By using Data Science methods companies get a clear insight into their customers’ behavior, preferences, and current sentiment. When using this insight it leads to an optimal product portfolio that meets the customer’s expectation.
Product data, whether internal or external, stands as a goldmine for companies aiming to optimize their product portfolios. Yet, in the food industry, many struggle to fully leverage this resource. This section explores a client example, highlighting Data Science's pivotal role in rescuing their product portfolio through effective algorithms.
In the food industry, product evaluation often centers on revenue and volume metrics over a specific timeframe. However, this conventional approach sparked a crisis for our client, involving major customers accounting for 35% of their annual revenue (approximately EUR 87.5M).
Opting to divest a low-revenue, low-volume product triggered swift and intense backlash from two significant customers in our client's portfolio. Within 30 minutes of informing a small customer group, phones were ringing with threats to take their business elsewhere. Account managers were bewildered, prompting an immediate retraction of the product divestment.
During this tumultuous period, we were enhancing the client's data and analytics platform with Data Science features. Urgently tasked with analyzing the purportedly underperforming product, we aimed to uncover any overlooked aspects.
Following the usual product portfolio process, evaluation based on revenue and volume, they overlooked a vital detail; it was a service product.
This realization emerged after applying the Data Science algorithm known as ASSOCIATION RULE MINING (ARM). ARM revealed a robust association between the service product and high-revenue, high-volume items, offering a comprehensive understanding of customer preferences.
Integrating ARM and other Data Science features into the product portfolio management process addressed potential crises, rendering them a thing of the past. The next phase for our client involves collecting, analyzing, and combining external data with their internal dataset.
Through the use of Data Science, you can analyze your company’s product portfolio from a whole new perspective. By analyzing past performance, Data Science algorithms enable us to also predict future trends for similar products.
It aids in understanding popular products, top revenue generators, and strong associations between products, offering valuable insights for decision-making.
It helps the food industry by analyzing factors such as perishability, seasonality, and consumer preferences specific to food products.

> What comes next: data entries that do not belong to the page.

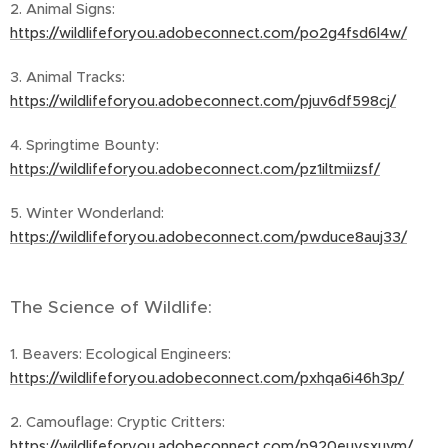
2. Animal Signs:
https://wildlifeforyou.adobeconnect.com/po2g4fsd6l4w/
3. Animal Tracks:
https://wildlifeforyou.adobeconnect.com/pjuv6df598cj/
4. Springtime Bounty:
https://wildlifeforyou.adobeconnect.com/pz1iltmiizsf/
5. Winter Wonderland:
https://wildlifeforyou.adobeconnect.com/pwduce8auj33/
The Science of Wildlife:
1. Beavers: Ecological Engineers:
https://wildlifeforyou.adobeconnect.com/pxhqa6i46h3p/
2. Camouflage: Cryptic Critters:
https://wildlifeforyou.adobeconnect.com/p920euysxuvm/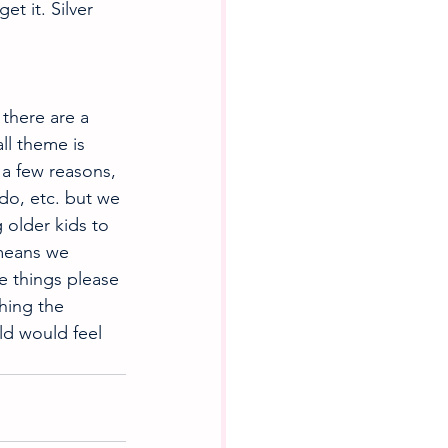
t it. Silver 
there are a 
l theme is 
a few reasons, 
do, etc. but we 
 older kids to 
 means we 
e things please 
hing the 
ld would feel 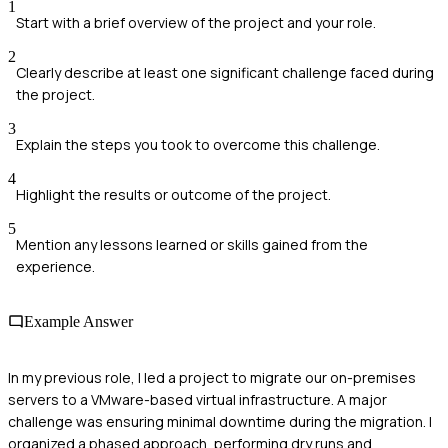
1
Start with a brief overview of the project and your role.
2
Clearly describe at least one significant challenge faced during
the project.
3
Explain the steps you took to overcome this challenge.
4
Highlight the results or outcome of the project.
5
Mention any lessons learned or skills gained from the
experience.
Example Answer
In my previous role, I led a project to migrate our on-premises
servers to a VMware-based virtual infrastructure. A major
challenge was ensuring minimal downtime during the migration. I
organized a phased approach, performing dry runs and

Industries like retail and finance have established Data Science practices. Adapting these techniques to food manufacturing requires considerations like supply chain complexities, nutritional data analysis, and food safety regulations.

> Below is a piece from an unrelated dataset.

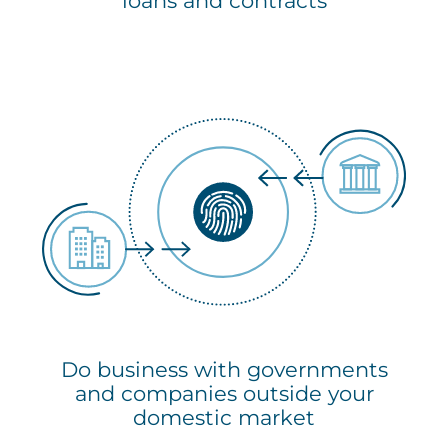
loans and contracts
Do business with governments
and companies outside your
domestic market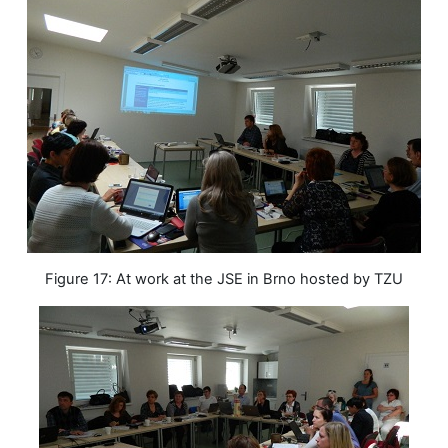
Figure 17: At work at the JSE in Brno hosted by TZU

Algorithms are used to identify food trends, optimize pricing strategies, or enhance supply chain efficiency. The outcome of these techniques serve as additional input for the product portfolio management process.
Challenges such as data quality issues, privacy concerns, and the need for specialized domain knowledge can be encountered. Overcoming these obstacles involves initiatives like data cleaning and normalization procedures. Thereby,ensuring compliance with regulatory standards such as GDPR or FDA regulations.
Secondly, we need to ensure close collaboration between Data Scientists and domain experts to interpret results and make informed decisions.